Lechman, 46, of Unity, is the county’s elections bureau director. Like her colleagues in Iowa, she will have to navigate new technology and new laws that impact local voters this spring.
“You know how that feels, and you never want to be the one under that microscope,” Lechman said of Iowa’s caucus confusion that saw the reporting of final results delayed for days because of technical failures. “I feel every election director goes through a fear of irreversible problems on Election Day.”
Lechman, who is married and the mother of two teens, holds a bachelor of science degree in Information Science from the University of Pittsburgh. She has served in county’s elections bureau since 2007, first as the department’s deputy director before taking over the office’s top job in 2015. She started her career with the county in 1997 as a computer technician who focused on software and hardware used by the elections bureau.
She was involved with the county’s transition in 2005 from old-fashioned lever voting machines that were used for a half century to the touch-screen computer system used to tabulate votes over the last 15 years.
This year, Lechman will oversee yet another change as voters will use a new system — one that will require selecting candidates on a computer, which will print a completed ballot that then will scanned at the polls.
“There’s an extreme amount of pressure to make sure nothing is missing and nothing gets messed up. We have to make sure all the new equipment is programmed properly and the technology works,” Lechman said.
County officials last year paid more than $7 million for the new voting system to meet a governor’s mandate that voting systems have a verifiable paper trail to ensure the vote count is accurate. Lechman spent last year finding new systems that met the governors’s mandate and hosted demonstrations from vendors, but it was the county commissioners who had the final say on what was purchased.
Commissioners said they are confident the county will be ready.
“There are a lot of changes coming to the election cycle this year. It’s tough to implement the new regulations, laws, new equipment and the high voter turnout for a presidential year. However, I am confident that Beth Lechman and our entire election bureau staff will be able to get the job done,” said Commissioner Gina Cerilli.
The new technology is only part of the changed equation for this year’s election. New laws that will allow ballots to be submitted via mail and tighter voter registration deadlines will add to the election season stress, Lechman said.
County elections officials will begin full-scale education programs, tutorials and training for voters, poll workers and elections bureau staff in the weeks ahead of the primary.

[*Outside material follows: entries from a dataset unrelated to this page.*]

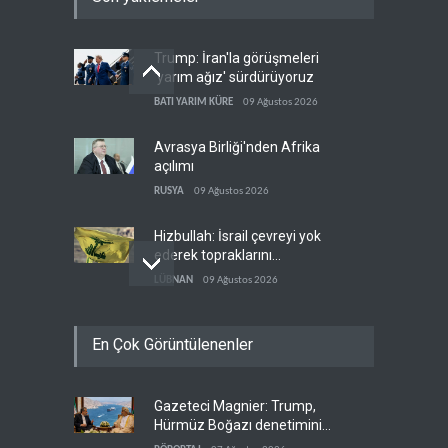
Trump: İran'la görüşmeleri
'yarım ağız' sürdürüyoruz
BATI YARIM KÜRE
09 Ağustos 2026
Avrasya Birliği'nden Afrika
açılımı
RUSYA
09 Ağustos 2026
Hizbullah: İsrail çevreyi yok
ederek topraklarını
genişletiyor
LÜBNAN
09 Ağustos 2026
Ayetullah Hamenei'den
En Çok Görüntülenenler
Muhsin Rızai'ye yeni görev
İRAN
09 Ağustos 2026
Gazeteci Magnier: Trump,
Hamas arabuluculardan
Hürmüz Boğazı denetimini
İsrail'e baskı yapmasını
doğrudan İran ve Umman'a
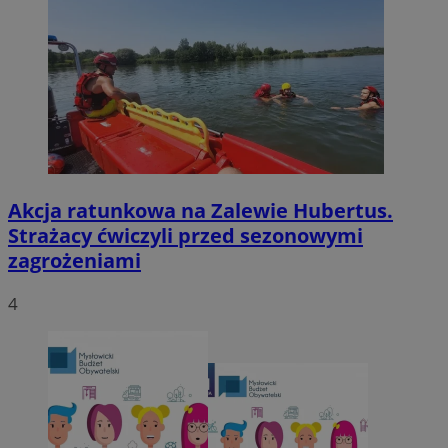
Akcja ratunkowa na Zalewie Hubertus.
Strażacy ćwiczyli przed sezonowymi
zagrożeniami
4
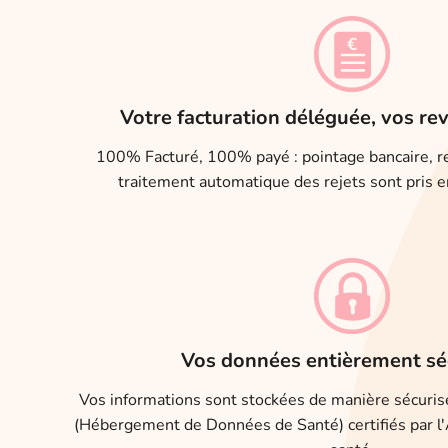
Votre facturation déléguée, vos re
100% Facturé, 100% payé : pointage bancaire, r
traitement automatique des rejets sont pris e
Vos données entièrement sé
Vos informations sont stockées de manière sécuri
(Hébergement de Données de Santé) certifiés par 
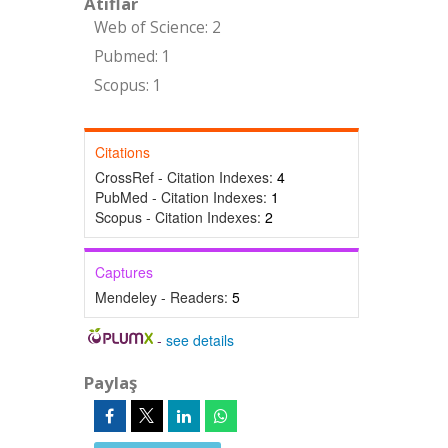
Atıflar
Web of Science: 2
Pubmed: 1
Scopus: 1
Citations
CrossRef - Citation Indexes:
4
PubMed - Citation Indexes:
1
Scopus - Citation Indexes:
2
Captures
Mendeley - Readers:
5
-
see details
Paylaş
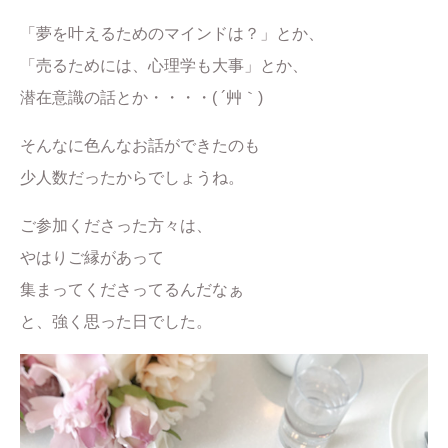
「夢を叶えるためのマインドは？」とか、
「売るためには、心理学も大事」とか、
潜在意識の話とか・・・・( ´艸｀)
そんなに色んなお話ができたのも
少人数だったからでしょうね。
ご参加くださった方々は、
やはりご縁があって
集まってくださってるんだなぁ
と、強く思った日でした。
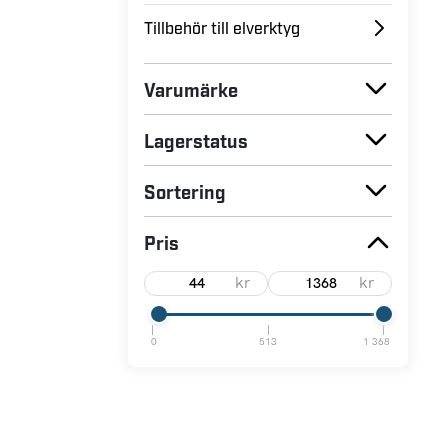
Tillbehör till elverktyg
Varumärke
Lagerstatus
Sortering
Pris
kr
kr
0
513
1 368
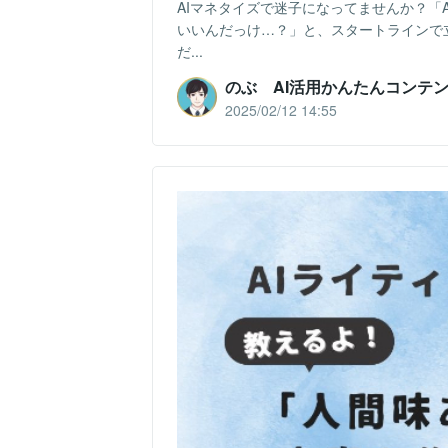
AIマネタイズで迷子になってませんか？「
いいんだっけ…？」と、スタートラインで
だ...
のぶ AI活用かんたんコンテ
2025/02/12 14:55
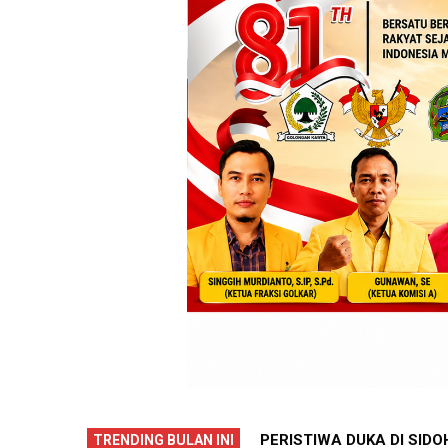
DAYANI ANTARKAN SENAM PENTHUL
PERISTIWA DUKA DI SID
TRENDING BULAN INI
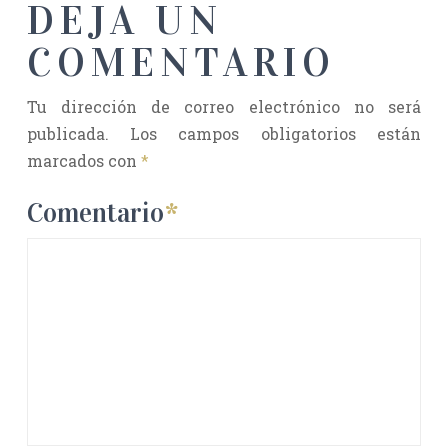
DEJA UN
COMENTARIO
Tu dirección de correo electrónico no será
publicada.
Los campos obligatorios están
marcados con
*
Comentario
*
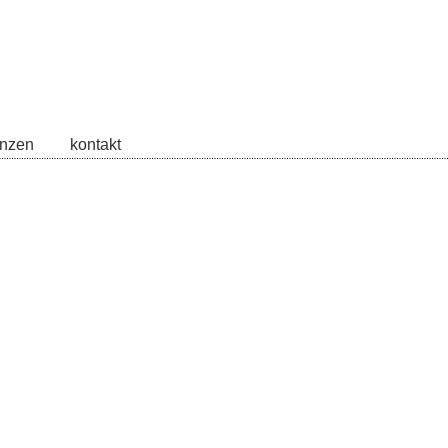
zen
kontakt
enzen
kontakt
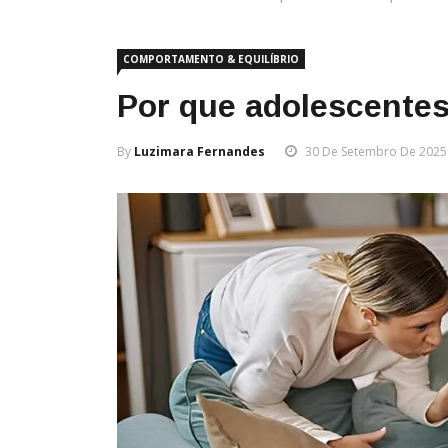
COMPORTAMENTO & EQUILÍBRIO
Por que adolescentes
By
Luzimara Fernandes
30 De Setembro De 2025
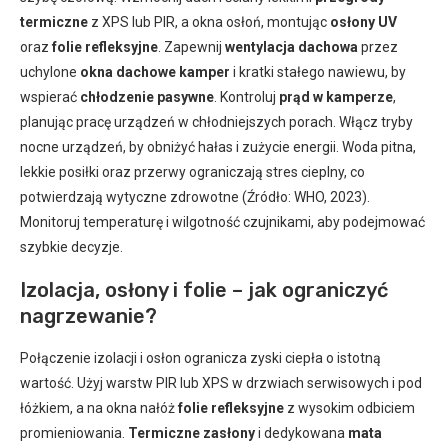
termiczne
z XPS lub PIR, a okna osłoń, montując
osłony UV
oraz
folie refleksyjne
. Zapewnij
wentylacja dachowa
przez
uchylone
okna dachowe kamper
i kratki stałego nawiewu, by
wspierać
chłodzenie pasywne
. Kontroluj
prąd w kamperze
,
planując pracę urządzeń w chłodniejszych porach. Włącz tryby
nocne urządzeń, by obniżyć hałas i zużycie energii. Woda pitna,
lekkie posiłki oraz przerwy ograniczają stres cieplny, co
potwierdzają wytyczne zdrowotne (Źródło: WHO, 2023).
Monitoruj temperaturę i wilgotność czujnikami, aby podejmować
szybkie decyzje.
Izolacja, osłony i folie – jak ograniczyć
nagrzewanie?
Połączenie izolacji i osłon ogranicza zyski ciepła o istotną
wartość. Użyj warstw PIR lub XPS w drzwiach serwisowych i pod
łóżkiem, a na okna nałóż
folie refleksyjne
z wysokim odbiciem
promieniowania.
Termiczne zasłony
i dedykowana
mata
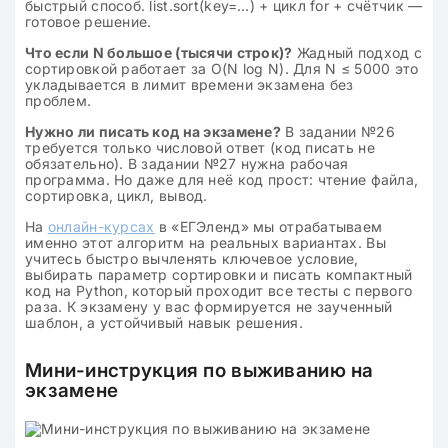
быстрый способ. list.sort(key=…) + цикл for + счётчик —
готовое решение.
Что если N большое (тысячи строк)?
Жадный подход с
сортировкой работает за O(N log N). Для N ≤ 5000 это
укладывается в лимит времени экзамена без
проблем.
Нужно ли писать код на экзамене?
В задании №26
требуется только числовой ответ (код писать не
обязательно). В задании №27 нужна рабочая
программа. Но даже для неё код прост: чтение файла,
сортировка, цикл, вывод.
На
онлайн-курсах
в «ЕГЭленд» мы отрабатываем
именно этот алгоритм на реальных вариантах. Вы
учитесь быстро вычленять ключевое условие,
выбирать параметр сортировки и писать компактный
код на Python, который проходит все тесты с первого
раза. К экзамену у вас формируется не заученный
шаблон, а устойчивый навык решения.
Мини-инструкция по выживанию на
экзамене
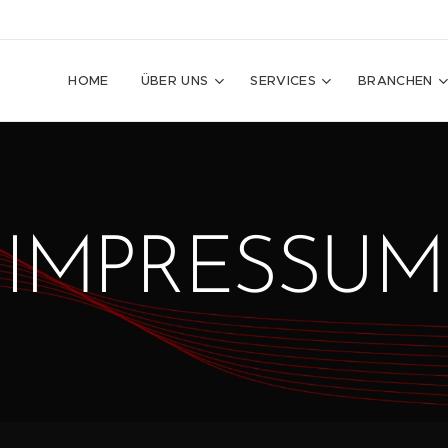
HOME
ÜBER UNS
SERVICES
BRANCHEN
IMPRESSUM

And Lechman and her staff will have a trial run, of sorts, next month. The new voting equipment will be first used in a special election on March 17 to fill a vacancy in the state House 58th District, which stretches from Monessen to Jeannette and contains 66 precincts.
“It will be very helpful for voters, poll workers, elections staff and technicians to use the new equipment on a small-scale election,” Lechman said.
Six weeks later, the entire county will participate in the primary.
The votes will be counted and results posted.
Then they’ll do it all over again in November.
“I do enjoy what I do, for the most part,” Lechman said. “I enjoy assisting the voters. I like to think I bring a non-biased, non-partisan process to the election process.”